Assignment:
Please report every line in the entries that contains the string "PORTAL".
--- Supplied material Enclosed Below ---
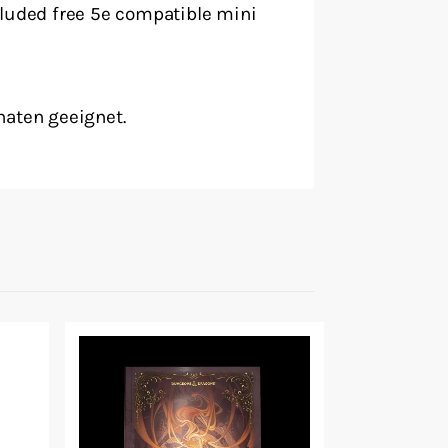
cluded free 5e compatible mini
naten geeignet.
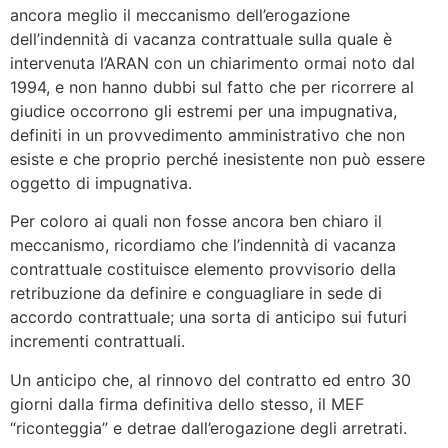
ancora meglio il meccanismo dell’erogazione
dell’indennità di vacanza contrattuale sulla quale è
intervenuta l’ARAN con un chiarimento ormai noto dal
1994, e non hanno dubbi sul fatto che per ricorrere al
giudice occorrono gli estremi per una impugnativa,
definiti in un provvedimento amministrativo che non
esiste e che proprio perché inesistente non può essere
oggetto di impugnativa.
Per coloro ai quali non fosse ancora ben chiaro il
meccanismo, ricordiamo che l’indennità di vacanza
contrattuale costituisce elemento provvisorio della
retribuzione da definire e conguagliare in sede di
accordo contrattuale; una sorta di anticipo sui futuri
incrementi contrattuali.
Un anticipo che, al rinnovo del contratto ed entro 30
giorni dalla firma definitiva dello stesso, il MEF
“riconteggia” e detrae dall’erogazione degli arretrati.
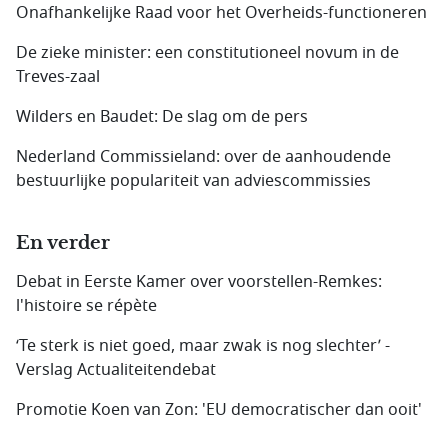
Onafhankelijke Raad voor het Overheids-functioneren
De zieke minister: een constitutioneel novum in de
Treves-zaal
Wilders en Baudet: De slag om de pers
Nederland Commissieland: over de aanhoudende
bestuurlijke populariteit van adviescommissies
En verder
Debat in Eerste Kamer over voorstellen-Remkes:
l'histoire se répète
‘Te sterk is niet goed, maar zwak is nog slechter’ -
Verslag Actualiteitendebat
Promotie Koen van Zon: 'EU democratischer dan ooit'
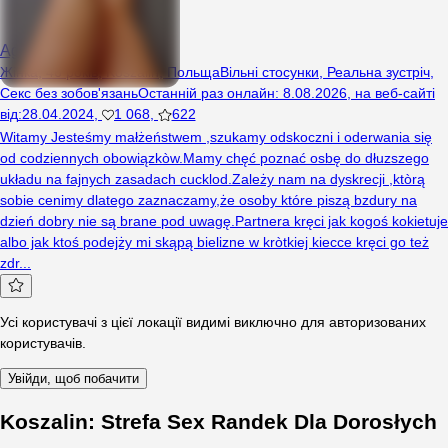
Agnerr80
Жінка, 46 років, Koszalin, Польща
Вільні стосунки
,
Реальна зустріч
,
Секс без зобов'язань
Останній раз онлайн
:
8.08.2026
,
на веб-сайті
від
:
28.04.2024
,
1 068
,
622
Witamy Jesteśmy małżeństwem ,szukamy odskoczni i oderwania się
od codziennych obowiązkòw.Mamy chęć poznać osbę do dłuzszego
układu na fajnych zasadach cucklod.Zależy nam na dyskrecji ,ktòrą
sobie cenimy dlatego zaznaczamy,że osoby które piszą bzdury na
dzień dobry nie są brane pod uwagę.Partnera kręci jak kogoś kokietuje
albo jak ktoś podejży mi skąpą bielizne w kròtkiej kiecce kręci go też
zdr...
Усі користувачі з цієї локації видимі виключно для авторизованих
користувачів.
Увійди, щоб побачити
Koszalin: Strefa Sex Randek Dla Dorosłych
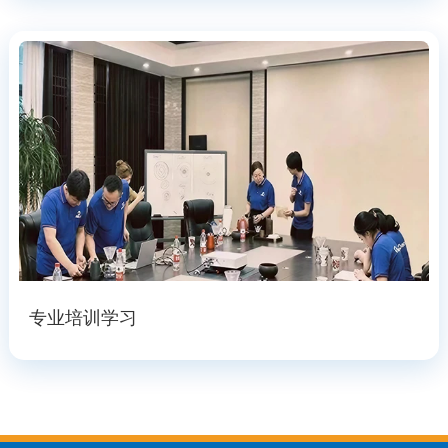
专业培训学习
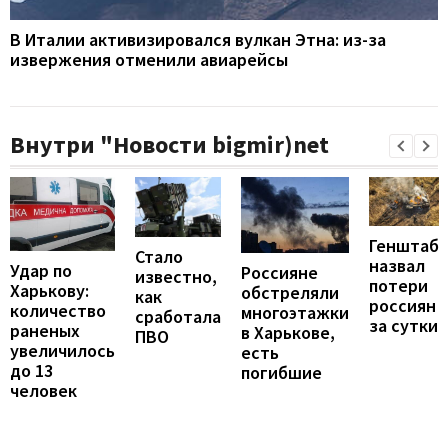
В Италии активизировался вулкан Этна: из-за
извержения отменили авиарейсы
Внутри "Новости bigmir)net
Генштаб
Стало
назвал
Удар по
Россияне
известно,
потери
Харькову:
обстреляли
как
россиян
количество
многоэтажки
сработала
за сутки
раненых
в Харькове,
ПВО
увеличилось
есть
до 13
погибшие
человек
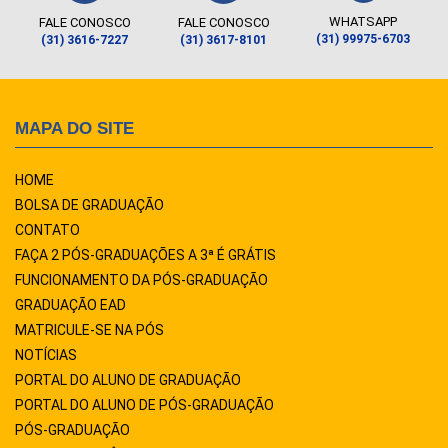
WHATSAPP
FALE CONOSCO
FALE CONOSCO
(31) 99975-6703
(31) 3616-7227
(31) 3617-8101
MAPA DO SITE
HOME
BOLSA DE GRADUAÇÃO
CONTATO
FAÇA 2 PÓS-GRADUAÇÕES A 3ª É GRÁTIS
FUNCIONAMENTO DA PÓS-GRADUAÇÃO
GRADUAÇÃO EAD
MATRICULE-SE NA PÓS
NOTÍCIAS
PORTAL DO ALUNO DE GRADUAÇÃO
PORTAL DO ALUNO DE PÓS-GRADUAÇÃO
PÓS-GRADUAÇÃO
--- End of Enclosed Supplied material ---
Answer for this exercise:
PORTAL DO ALUNO DE GRADUAÇÃO
PORTAL DO ALUNO DE PÓS-GRADUAÇÃO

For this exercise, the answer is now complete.